I'm a few years younger than the article's author, so it took me a little bit longer to get on the "close read" bandwagon, but this article struck a chord with me all the same. It really did feel, for a while, like Sirius/Lupin was where things were heading, and like we were all geniuses for seeing the signs.
And it felt that way all too often, didn't it? A few short years later, I was up to my eyeballs in meta for House M.D., convinced with all the zeal of a convert that surely the show was setting us up for House and Wilson to be together. It just made sense.
And then another couple years down the road for me it was BBC Merlin with Merthur, and Teen Wolf with Sterek, and Sherlock with Johnlock, and I eventually stopped really believing there would ever be any follow-through, but I never stopped being mad that these shows were actively trying to get me to do the legwork to create queer romance where there was none.
I'm the kind of fan who likes to exhaustively ground their shipping in canon hints, but I feel like these days I no longer have sufficient emotional patience for doing proper close readings of modern shows. Like, I still appreciate them when I see them, but I'm overall significantly less effortful about unearthing queer subtext in places that by all right should have queer text. Now I'm more likely to just go with "I like them together so they're queer because I said so," instead of trying to justify my ship with well-cataloged canon proofs.
This might explain why I've found a fandom home in the Les Misérables fandom, which is still arguing about gay subtext in a book written in the 1860s. And we still give Victor Hugo grief for not making things explicitly gayer, since that kind of story wasn't unheard of even then.

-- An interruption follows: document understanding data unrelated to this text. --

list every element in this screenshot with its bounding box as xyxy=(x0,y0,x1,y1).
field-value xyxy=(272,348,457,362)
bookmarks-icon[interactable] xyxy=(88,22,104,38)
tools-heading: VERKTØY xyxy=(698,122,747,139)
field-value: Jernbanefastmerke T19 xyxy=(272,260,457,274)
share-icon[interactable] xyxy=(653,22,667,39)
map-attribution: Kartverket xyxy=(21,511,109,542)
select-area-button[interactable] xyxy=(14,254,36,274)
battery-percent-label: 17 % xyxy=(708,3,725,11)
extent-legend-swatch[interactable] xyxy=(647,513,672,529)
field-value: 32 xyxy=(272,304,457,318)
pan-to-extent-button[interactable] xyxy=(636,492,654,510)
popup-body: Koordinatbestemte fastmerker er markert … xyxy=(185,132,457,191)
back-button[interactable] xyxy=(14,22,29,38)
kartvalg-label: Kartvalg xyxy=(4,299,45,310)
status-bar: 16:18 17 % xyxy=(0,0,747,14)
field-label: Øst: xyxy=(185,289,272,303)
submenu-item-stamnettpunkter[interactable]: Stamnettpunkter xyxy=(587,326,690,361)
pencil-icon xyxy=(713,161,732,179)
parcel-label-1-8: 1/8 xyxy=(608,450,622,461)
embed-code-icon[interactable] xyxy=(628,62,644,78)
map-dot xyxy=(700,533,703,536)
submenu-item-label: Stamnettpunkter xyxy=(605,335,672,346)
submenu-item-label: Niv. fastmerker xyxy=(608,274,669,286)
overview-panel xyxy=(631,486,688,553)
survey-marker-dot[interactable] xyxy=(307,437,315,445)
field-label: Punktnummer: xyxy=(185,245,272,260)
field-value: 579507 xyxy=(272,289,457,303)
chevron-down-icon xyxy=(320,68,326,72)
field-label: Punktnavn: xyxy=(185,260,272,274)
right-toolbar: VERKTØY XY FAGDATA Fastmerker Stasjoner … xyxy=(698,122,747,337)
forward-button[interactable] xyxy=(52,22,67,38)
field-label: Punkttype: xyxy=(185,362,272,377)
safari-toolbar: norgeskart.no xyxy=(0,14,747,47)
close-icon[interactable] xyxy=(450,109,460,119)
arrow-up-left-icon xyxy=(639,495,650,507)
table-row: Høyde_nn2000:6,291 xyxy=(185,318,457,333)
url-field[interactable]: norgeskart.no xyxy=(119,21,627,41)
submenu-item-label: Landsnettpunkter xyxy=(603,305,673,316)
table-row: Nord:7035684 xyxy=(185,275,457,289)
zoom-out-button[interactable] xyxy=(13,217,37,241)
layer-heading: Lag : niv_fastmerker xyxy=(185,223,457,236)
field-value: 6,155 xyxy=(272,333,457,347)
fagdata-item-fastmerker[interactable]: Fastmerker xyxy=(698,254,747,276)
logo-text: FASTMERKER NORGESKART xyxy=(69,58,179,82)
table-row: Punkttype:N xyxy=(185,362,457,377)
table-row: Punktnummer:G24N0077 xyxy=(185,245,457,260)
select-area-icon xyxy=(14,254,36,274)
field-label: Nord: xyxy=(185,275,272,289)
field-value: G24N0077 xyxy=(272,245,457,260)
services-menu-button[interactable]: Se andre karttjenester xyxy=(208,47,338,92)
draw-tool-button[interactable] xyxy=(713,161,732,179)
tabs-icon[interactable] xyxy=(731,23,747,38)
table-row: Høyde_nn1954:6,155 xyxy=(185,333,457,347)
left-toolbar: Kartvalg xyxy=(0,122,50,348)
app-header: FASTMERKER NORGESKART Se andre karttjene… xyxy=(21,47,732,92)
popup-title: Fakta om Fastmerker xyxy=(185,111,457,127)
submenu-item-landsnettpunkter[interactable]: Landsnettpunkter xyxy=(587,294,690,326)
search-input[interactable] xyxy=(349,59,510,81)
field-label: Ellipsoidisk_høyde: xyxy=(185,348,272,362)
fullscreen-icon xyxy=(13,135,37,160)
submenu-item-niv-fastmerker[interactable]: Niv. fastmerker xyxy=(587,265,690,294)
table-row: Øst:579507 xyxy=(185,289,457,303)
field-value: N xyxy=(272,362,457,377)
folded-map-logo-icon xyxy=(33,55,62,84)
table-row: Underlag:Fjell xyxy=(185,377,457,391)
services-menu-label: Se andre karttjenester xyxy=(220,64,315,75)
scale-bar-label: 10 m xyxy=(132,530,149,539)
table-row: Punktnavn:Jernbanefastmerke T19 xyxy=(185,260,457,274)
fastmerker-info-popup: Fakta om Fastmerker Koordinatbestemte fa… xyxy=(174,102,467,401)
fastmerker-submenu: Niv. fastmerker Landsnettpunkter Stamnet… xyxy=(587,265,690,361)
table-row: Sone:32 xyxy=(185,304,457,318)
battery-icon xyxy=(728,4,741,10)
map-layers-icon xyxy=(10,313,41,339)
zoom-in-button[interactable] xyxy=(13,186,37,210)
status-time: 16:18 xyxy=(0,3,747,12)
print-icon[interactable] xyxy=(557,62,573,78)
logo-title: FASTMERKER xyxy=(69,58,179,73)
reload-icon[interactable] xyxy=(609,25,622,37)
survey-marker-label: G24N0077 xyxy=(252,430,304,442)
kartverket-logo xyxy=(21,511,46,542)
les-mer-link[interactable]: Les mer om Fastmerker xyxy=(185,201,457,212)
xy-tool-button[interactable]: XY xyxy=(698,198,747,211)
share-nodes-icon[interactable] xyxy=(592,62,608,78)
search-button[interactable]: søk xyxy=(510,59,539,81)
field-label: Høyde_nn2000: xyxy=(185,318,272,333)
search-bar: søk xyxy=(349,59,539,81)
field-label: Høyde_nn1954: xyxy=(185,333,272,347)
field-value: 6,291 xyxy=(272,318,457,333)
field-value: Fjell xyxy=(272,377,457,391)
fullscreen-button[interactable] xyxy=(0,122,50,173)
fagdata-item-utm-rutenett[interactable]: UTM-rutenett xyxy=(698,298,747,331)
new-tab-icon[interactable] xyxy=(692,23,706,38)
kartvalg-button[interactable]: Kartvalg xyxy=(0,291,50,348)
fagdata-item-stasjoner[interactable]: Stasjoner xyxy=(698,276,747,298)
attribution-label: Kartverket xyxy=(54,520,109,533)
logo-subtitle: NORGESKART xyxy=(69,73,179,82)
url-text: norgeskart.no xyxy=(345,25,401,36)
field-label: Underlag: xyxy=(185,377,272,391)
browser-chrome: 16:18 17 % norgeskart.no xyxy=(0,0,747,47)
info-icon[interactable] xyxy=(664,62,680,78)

What's your immediate reaction to the article? Do you have any memory of those pre-Potterdammerüng days? What do you feel is gained by doing close reads of media that are unlikely to bear fruit?
no subject
Interesting! As mentioned, I am definitely a "let's base this on canon if we can" kind of writer, but certainly as a reader I am much more open to being convinced by a skilled author that two characters are worth reading about. However, that does kind of link up with the conversation we were having on my post about the femslash gap where the characters that people choose to invent their own deep shipping headcanons for tend to fit a certain profile. If there's no real need to tie things to "canon," so to speak, people's own biases might come into play more, right? But it could also end up being more diverse than what we're offered by hidebound studios. Do you have a sense of whether RPF is more or less biased in its tastes than non-RPF?
no subject
If I'm remembering correctly, the impulse to go for "what if" ships rather than ships explicitly supported by canon for me was about trying to make femslash pairings happen, when they were less likely to be supported by, for instance, media that doesn't pass the Bechdel test. I'm not sure it *worked*, but that was the intention.